## Supplied data:
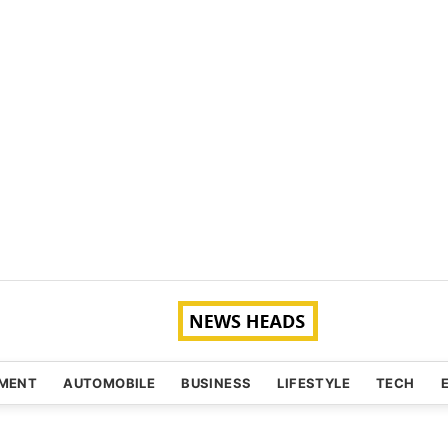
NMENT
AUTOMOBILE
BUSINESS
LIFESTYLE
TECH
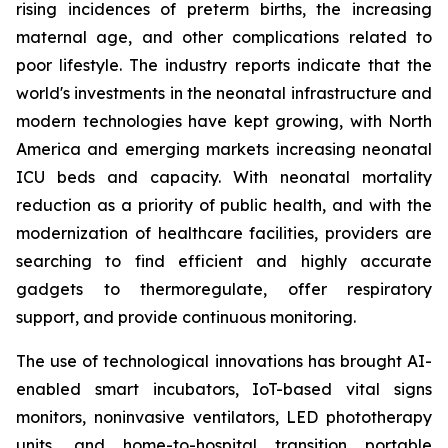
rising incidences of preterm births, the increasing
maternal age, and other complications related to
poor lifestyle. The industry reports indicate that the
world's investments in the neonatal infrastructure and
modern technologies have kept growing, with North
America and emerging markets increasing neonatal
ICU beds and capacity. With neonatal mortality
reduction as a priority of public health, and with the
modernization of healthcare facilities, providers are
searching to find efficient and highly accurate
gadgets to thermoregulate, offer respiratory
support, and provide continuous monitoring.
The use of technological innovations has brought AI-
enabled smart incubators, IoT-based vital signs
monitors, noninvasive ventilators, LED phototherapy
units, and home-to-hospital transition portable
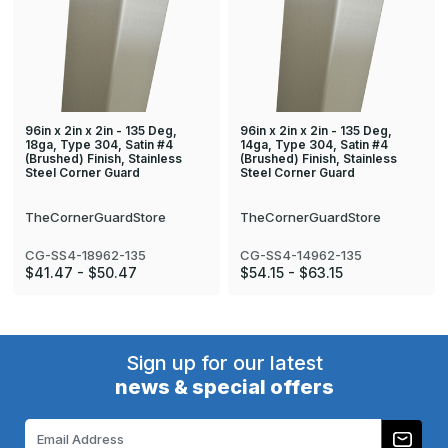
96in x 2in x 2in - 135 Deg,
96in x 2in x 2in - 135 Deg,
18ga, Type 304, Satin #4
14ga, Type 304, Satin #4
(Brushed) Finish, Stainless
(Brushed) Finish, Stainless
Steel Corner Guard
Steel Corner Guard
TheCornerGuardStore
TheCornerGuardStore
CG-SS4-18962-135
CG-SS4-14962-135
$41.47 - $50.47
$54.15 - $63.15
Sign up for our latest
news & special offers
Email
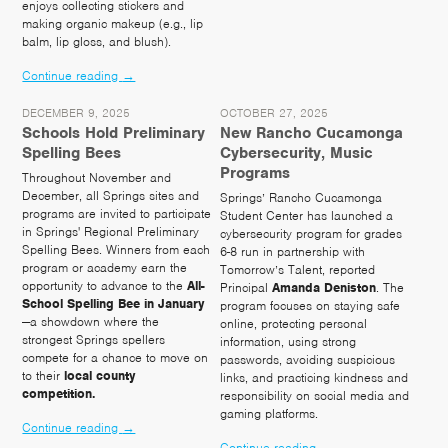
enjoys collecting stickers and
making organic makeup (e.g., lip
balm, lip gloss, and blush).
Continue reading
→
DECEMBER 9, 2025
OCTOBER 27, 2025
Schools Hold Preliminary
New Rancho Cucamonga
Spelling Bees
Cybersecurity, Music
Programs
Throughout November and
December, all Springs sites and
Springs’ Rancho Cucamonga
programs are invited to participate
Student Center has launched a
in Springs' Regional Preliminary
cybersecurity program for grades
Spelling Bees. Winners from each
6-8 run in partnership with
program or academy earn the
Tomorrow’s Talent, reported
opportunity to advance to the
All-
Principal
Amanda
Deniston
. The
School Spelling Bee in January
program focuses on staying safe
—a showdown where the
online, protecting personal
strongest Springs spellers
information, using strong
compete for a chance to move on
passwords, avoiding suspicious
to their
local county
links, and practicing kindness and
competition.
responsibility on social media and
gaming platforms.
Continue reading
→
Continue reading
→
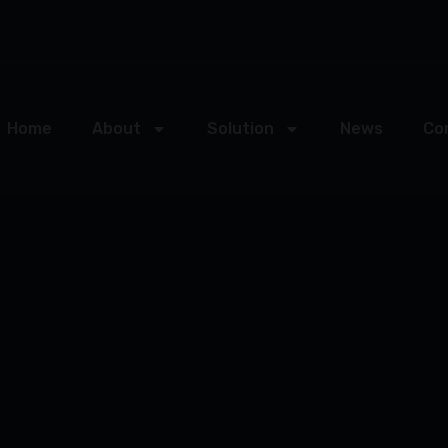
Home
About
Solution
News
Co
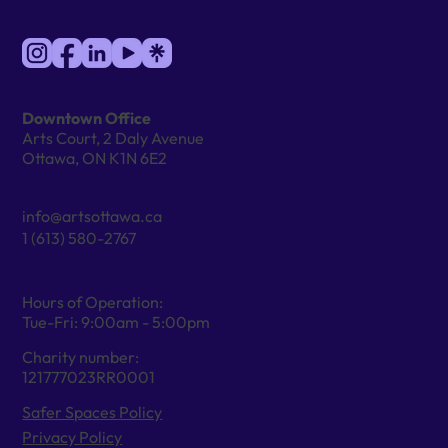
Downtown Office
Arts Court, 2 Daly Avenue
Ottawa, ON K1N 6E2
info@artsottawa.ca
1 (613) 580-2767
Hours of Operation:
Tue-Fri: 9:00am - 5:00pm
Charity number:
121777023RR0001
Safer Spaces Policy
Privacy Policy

## Exercise:
The lines from the start of the records above through the line that holds "modernization of healthcare" are to be copied exactly, both ends included, and no pictures are to be copied.

## Reply:
NMENT
AUTOMOBILE
BUSINESS
LIFESTYLE
TECH
rising incidences of preterm births, the increasing
maternal age, and other complications related to
poor lifestyle. The industry reports indicate that the
world's investments in the neonatal infrastructure and
modern technologies have kept growing, with North
America and emerging markets increasing neonatal
ICU beds and capacity. With neonatal mortality
reduction as a priority of public health, and with the
modernization of healthcare facilities, providers are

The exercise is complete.